## PROBLEM
Copy out, from the data below, each line in which the word "Мария" occurs.

******************************

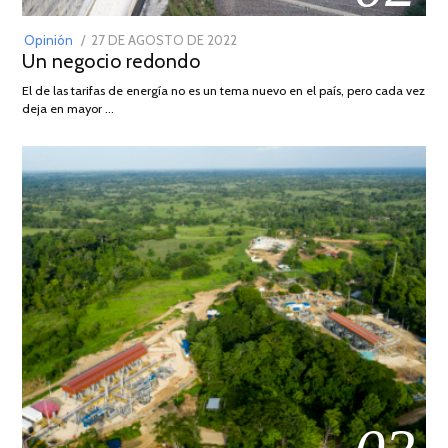
POSTED
Opinión
27 DE AGOSTO DE 2022
30
Un negocio redondo
ON
DE
AGOSTO
El de las tarifas de energía no es un tema nuevo en el país, pero cada vez
DE
deja en mayor …
2022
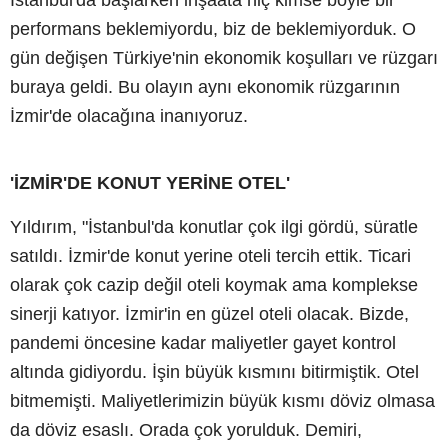
performans beklemiyordu, biz de beklemiyorduk. O
gün değişen Türkiye'nin ekonomik koşulları ve rüzgarı
buraya geldi. Bu olayın aynı ekonomik rüzgarının
İzmir'de olacağına inanıyoruz.
'İZMİR'DE KONUT YERİNE OTEL'
Yıldırım, "İstanbul'da konutlar çok ilgi gördü, süratle
satıldı. İzmir'de konut yerine oteli tercih ettik. Ticari
olarak çok cazip değil oteli koymak ama komplekse
sinerji katıyor. İzmir'in en güzel oteli olacak. Bizde,
pandemi öncesine kadar maliyetler gayet kontrol
altında gidiyordu. İşin büyük kısmını bitirmiştik. Otel
bitmemişti. Maliyetlerimizin büyük kısmı döviz olmasa
da döviz esaslı. Orada çok yorulduk. Demiri,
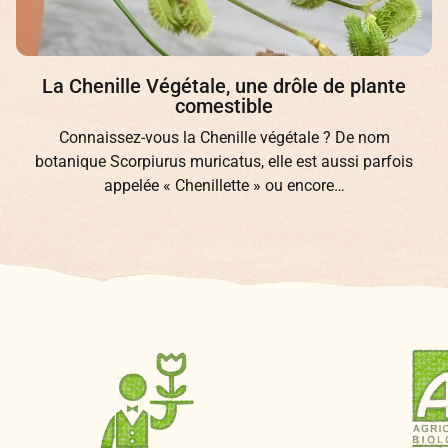
La Chenille Végétale, une drôle de plante
comestible
Connaissez-vous la Chenille végétale ? De nom
botanique Scorpiurus muricatus, elle est aussi parfois
appelée « Chenillette » ou encore…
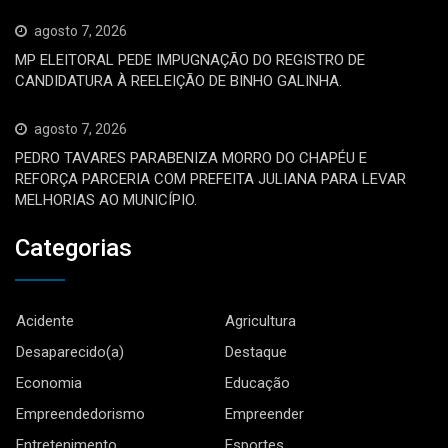
agosto 7, 2026
MP ELEITORAL PEDE IMPUGNAÇÃO DO REGISTRO DE
CANDIDATURA À REELEIÇÃO DE BINHO GALINHA.
agosto 7, 2026
PEDRO TAVARES PARABENIZA MORRO DO CHAPÉU E
REFORÇA PARCERIA COM PREFEITA JULIANA PARA LEVAR
MELHORIAS AO MUNICÍPIO.
Categorias
Acidente
Agricultura
Desaparecido(a)
Destaque
Economia
Educação
Empreendedorismo
Empreender
Entretenimento
Esportes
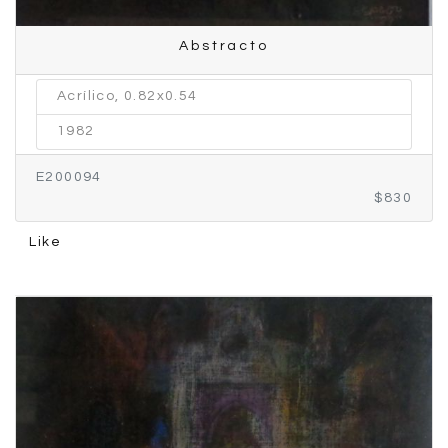
Abstracto
Acrílico, 0.82x0.54
1982
E200094
$830
Like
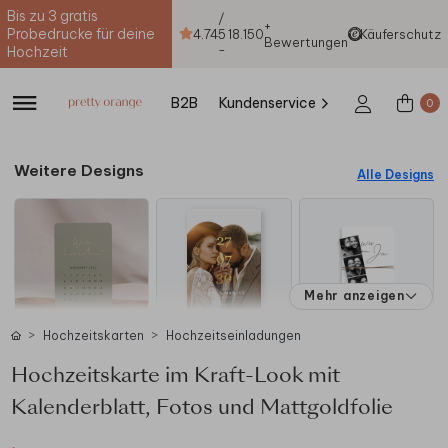
Bis zu 3 gratis
/
+
Probedrucke für deine
4.74
5
18.150
Käuferschutz
Bewertungen
-
Hochzeit
B2B
Kundenservice
0
Weitere Designs
Alle Designs
Mehr anzeigen
Hochzeitskarten
Hochzeitseinladungen
Hochzeitskarte im Kraft-Look mit
Kalenderblatt, Fotos und Mattgoldfolie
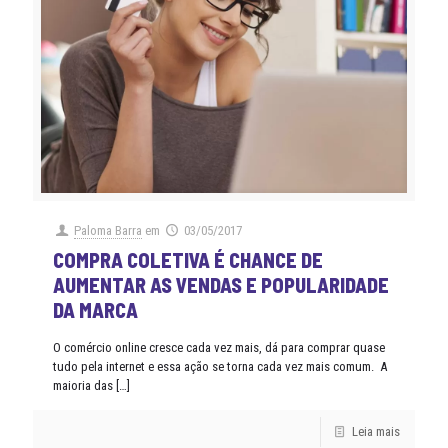
Paloma Barra
em
03/05/2017
COMPRA COLETIVA É CHANCE DE
AUMENTAR AS VENDAS E POPULARIDADE
DA MARCA
O comércio online cresce cada vez mais, dá para comprar quase
tudo pela internet e essa ação se torna cada vez mais comum. A
maioria das
[…]
Leia mais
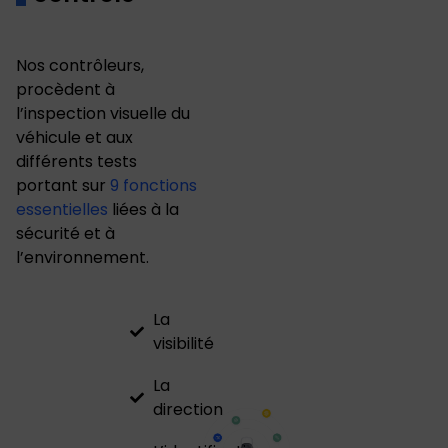
Nos contrôleurs,
procèdent à
l’inspection visuelle du
véhicule et aux
différents tests
portant sur
9 fonctions
essentielles
liées à la
sécurité et à
l’environnement.
La
visibilité
La
direction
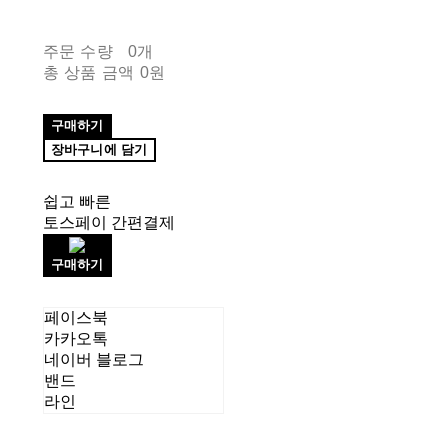
주문 수량
0개
총 상품 금액
0원
구매하기
장바구니에 담기
쉽고 빠른
토스페이 간편결제
구매하기
페이스북
카카오톡
네이버 블로그
밴드
라인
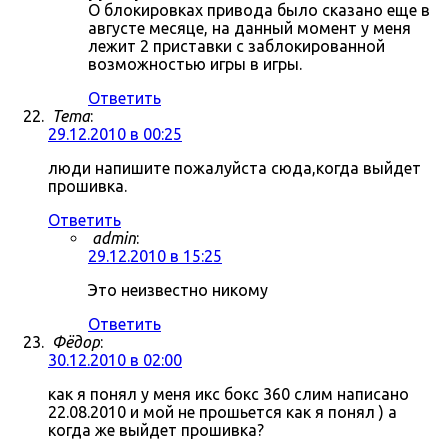
О блокировках привода было сказано еще в
августе месяце, на данный момент у меня
лежит 2 приставки с заблокированной
возможностью игры в игры.
Ответить
Tema
:
29.12.2010 в 00:25
люди напишите пожалуйста сюда,когда выйдет
прошивка.
Ответить
admin
:
29.12.2010 в 15:25
Это неизвестно никому
Ответить
Фёдор
:
30.12.2010 в 02:00
как я понял у меня икс бокс 360 слим написано
22.08.2010 и мой не прошьется как я понял ) а
когда же выйдет прошивка?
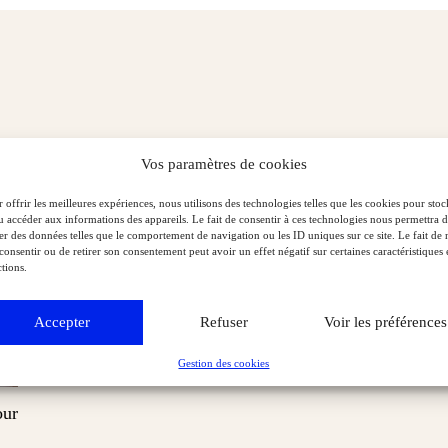
Vos paramètres de cookies
 offrir les meilleures expériences, nous utilisons des technologies telles que les cookies pour stoc
u accéder aux informations des appareils. Le fait de consentir à ces technologies nous permettra 
ter des données telles que le comportement de navigation ou les ID uniques sur ce site. Le fait de 
consentir ou de retirer son consentement peut avoir un effet négatif sur certaines caractéristiques 
tions.
Accepter
Refuser
Voir les préférences
Gestion des cookies
our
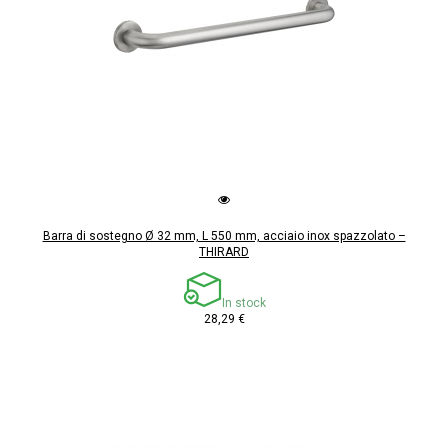
Barra di sostegno Ø 32 mm, L 550 mm, acciaio inox spazzolato –
THIRARD
In stock
28,29 €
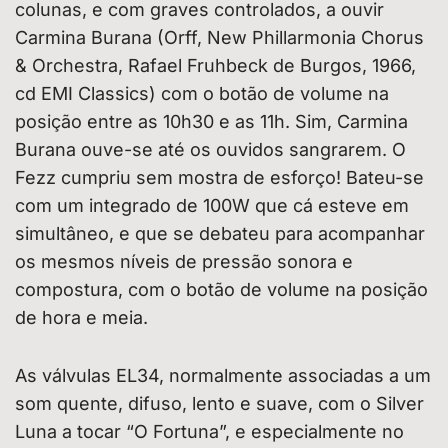
colunas, e com graves controlados, a ouvir
Carmina Burana (Orff, New Phillarmonia Chorus
& Orchestra, Rafael Fruhbeck de Burgos, 1966,
cd EMI Classics) com o botão de volume na
posição entre as 10h30 e as 11h. Sim, Carmina
Burana ouve-se até os ouvidos sangrarem. O
Fezz cumpriu sem mostra de esforço! Bateu-se
com um integrado de 100W que cá esteve em
simultâneo, e que se debateu para acompanhar
os mesmos níveis de pressão sonora e
compostura, com o botão de volume na posição
de hora e meia.
As válvulas EL34, normalmente associadas a um
som quente, difuso, lento e suave, com o Silver
Luna a tocar “O Fortuna”, e especialmente no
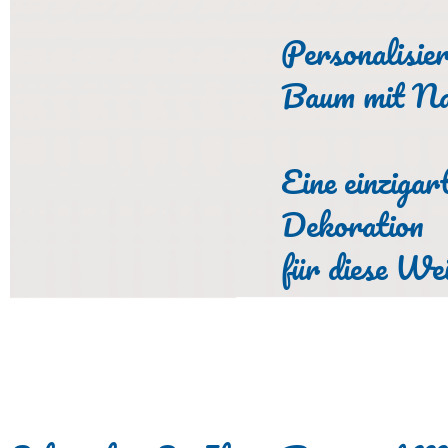
Personalisie
Baum mit Na
Eine einzigar
Dekoration
für diese Wei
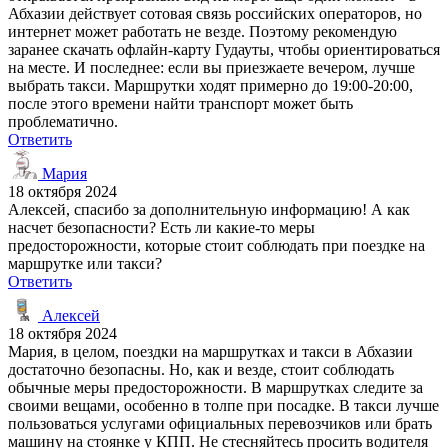
Абхазии действует сотовая связь российских операторов, но
интернет может работать не везде. Поэтому рекомендую
заранее скачать офлайн-карту Гудауты, чтобы ориентироваться
на месте. И последнее: если вы приезжаете вечером, лучше
выбрать такси. Маршрутки ходят примерно до 19:00-20:00,
после этого времени найти транспорт может быть
проблематично.
Ответить
Мария
18 октября 2024
Алексей, спасибо за дополнительную информацию! А как
насчет безопасности? Есть ли какие-то меры
предосторожности, которые стоит соблюдать при поездке на
маршрутке или такси?
Ответить
Алексей
18 октября 2024
Мария, в целом, поездки на маршрутках и такси в Абхазии
достаточно безопасны. Но, как и везде, стоит соблюдать
обычные меры предосторожности. В маршрутках следите за
своими вещами, особенно в толпе при посадке. В такси лучше
пользоваться услугами официальных перевозчиков или брать
машину на стоянке у КПП. Не стесняйтесь просить водителя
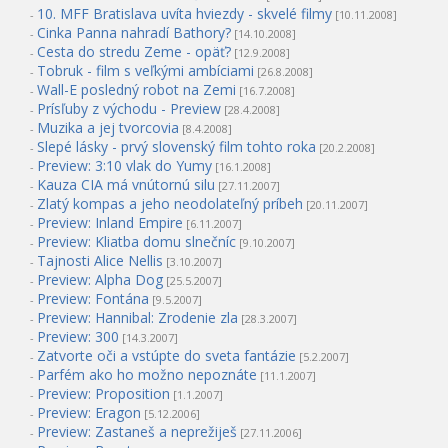
10. MFF Bratislava uvíta hviezdy - skvelé filmy
-
[10.11.2008]
Cinka Panna nahradí Bathory?
-
[14.10.2008]
Cesta do stredu Zeme - opäť?
-
[12.9.2008]
Tobruk - film s veľkými ambíciami
-
[26.8.2008]
Wall-E posledný robot na Zemi
-
[16.7.2008]
Prísľuby z východu - Preview
-
[28.4.2008]
Muzika a jej tvorcovia
-
[8.4.2008]
Slepé lásky - prvý slovenský film tohto roka
-
[20.2.2008]
Preview: 3:10 vlak do Yumy
-
[16.1.2008]
Kauza CIA má vnútornú silu
-
[27.11.2007]
Zlatý kompas a jeho neodolateľný príbeh
-
[20.11.2007]
Preview: Inland Empire
-
[6.11.2007]
Preview: Kliatba domu slnečníc
-
[9.10.2007]
Tajnosti Alice Nellis
-
[3.10.2007]
Preview: Alpha Dog
-
[25.5.2007]
Preview: Fontána
-
[9.5.2007]
Preview: Hannibal: Zrodenie zla
-
[28.3.2007]
Preview: 300
-
[14.3.2007]
Zatvorte oči a vstúpte do sveta fantázie
-
[5.2.2007]
Parfém ako ho možno nepoznáte
-
[11.1.2007]
Preview: Proposition
-
[1.1.2007]
Preview: Eragon
-
[5.12.2006]
Preview: Zastaneš a neprežiješ
-
[27.11.2006]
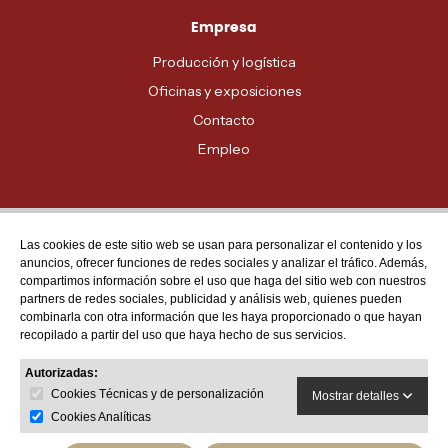
Empresa
Producción y logística
Oficinas y exposiciones
Contacto
Empleo
Las cookies de este sitio web se usan para personalizar el contenido y los
Atención al cliente
anuncios, ofrecer funciones de redes sociales y analizar el tráfico. Además,
MADRID - 91 678 70 70
compartimos información sobre el uso que haga del sitio web con nuestros
partners de redes sociales, publicidad y análisis web, quienes pueden
BARCELONA - 93 635 28 28
combinarla con otra información que les haya proporcionado o que hayan
recopilado a partir del uso que haya hecho de sus servicios.
VALENCIA - 96 159 71 61
RESTO DE PROVINCIAS - 900 623 623
Autorizadas:
Cookies Técnicas y de personalización
Mostrar detalles
Cookies Analíticas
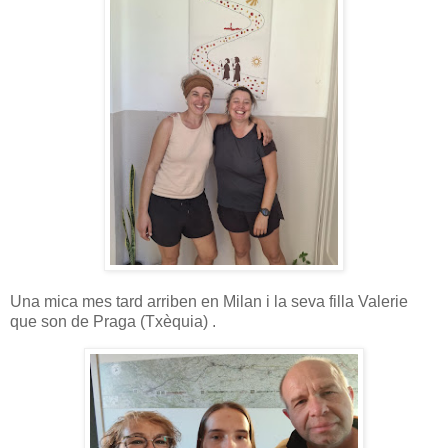
Una mica mes tard arriben en Milan i la seva filla Valerie
que son de Praga (Txèquia) .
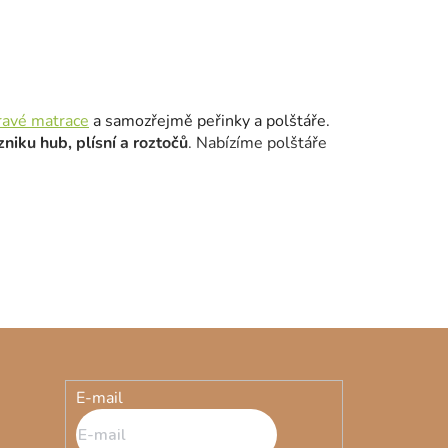
ravé matrace
a samozřejmě peřinky a polštáře.
zniku hub, plísní a roztočů
. Nabízíme polštáře
ou důležité z hlediska speciální výroby. Abyste
u pod kterou se bude každá ratolest cítit
ky
,
prostěradla
, či chrániče na matraci, které se
E-mail
táře ve tvaru hvězdičky, sluníčka a dalších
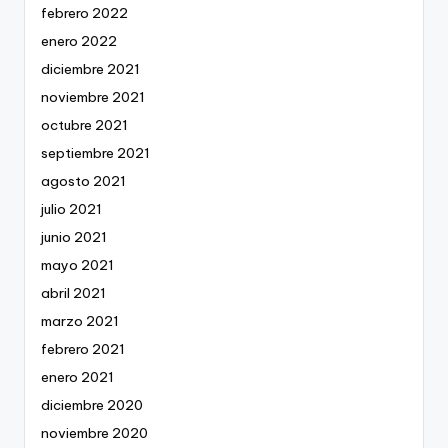
febrero 2022
enero 2022
diciembre 2021
noviembre 2021
octubre 2021
septiembre 2021
agosto 2021
julio 2021
junio 2021
mayo 2021
abril 2021
marzo 2021
febrero 2021
enero 2021
diciembre 2020
noviembre 2020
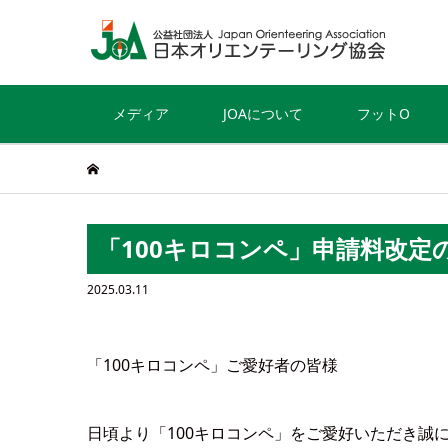
メディア
JOAについて
フットO
「100キロコンペ」申請料改定
2025.03.11
「100キロコンペ」ご愛好者の皆様
日頃より「100キロコンペ」をご愛好いただき誠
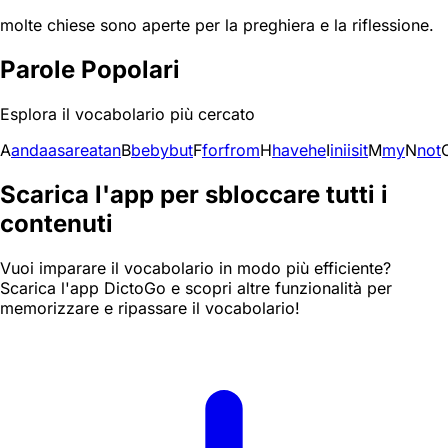
molte chiese sono aperte per la preghiera e la riflessione.
Parole Popolari
Esplora il vocabolario più cercato
A
and
a
as
are
at
an
B
be
by
but
F
for
from
H
have
he
I
in
i
is
it
M
my
N
not
Scarica l'app per sbloccare tutti i
contenuti
Vuoi imparare il vocabolario in modo più efficiente?
Scarica l'app DictoGo e scopri altre funzionalità per
memorizzare e ripassare il vocabolario!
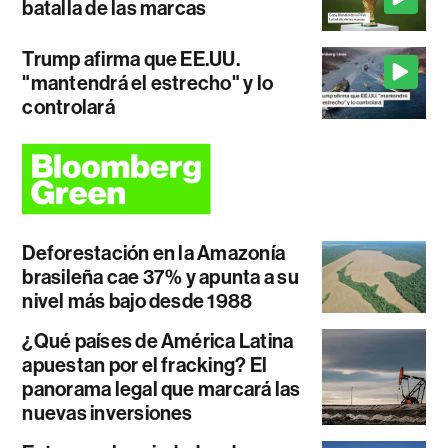
batalla de las marcas
Trump afirma que EE.UU.
"mantendrá el estrecho" y lo
controlará
Deforestación en la Amazonía
brasileña cae 37% y apunta a su
nivel más bajo desde 1988
¿Qué países de América Latina
apuestan por el fracking? El
panorama legal que marcará las
nuevas inversiones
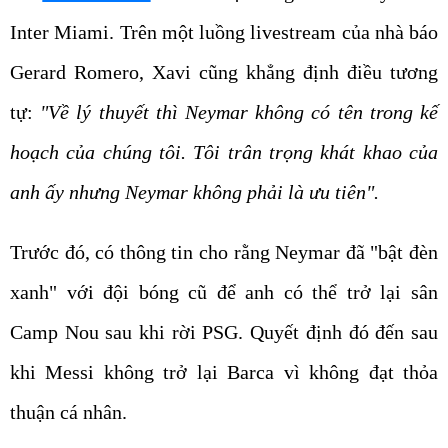
Inter Miami. Trên một luồng livestream của nhà báo
Gerard Romero, Xavi cũng khẳng định điều tương
tự:
"Về lý thuyết thì Neymar không có tên trong kế
hoạch của chúng tôi. Tôi trân trọng khát khao của
anh ấy nhưng Neymar không phải là ưu tiên".
Trước đó, có thông tin cho rằng Neymar đã "bật đèn
xanh" với đội bóng cũ để anh có thể trở lại sân
Camp Nou sau khi rời PSG. Quyết định đó đến sau
khi Messi không trở lại Barca vì không đạt thỏa
thuận cá nhân.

******************************

## EXERCISE RESPONSE
Мария
Мария, в целом, поездки на маршрутках и такси в Абхазии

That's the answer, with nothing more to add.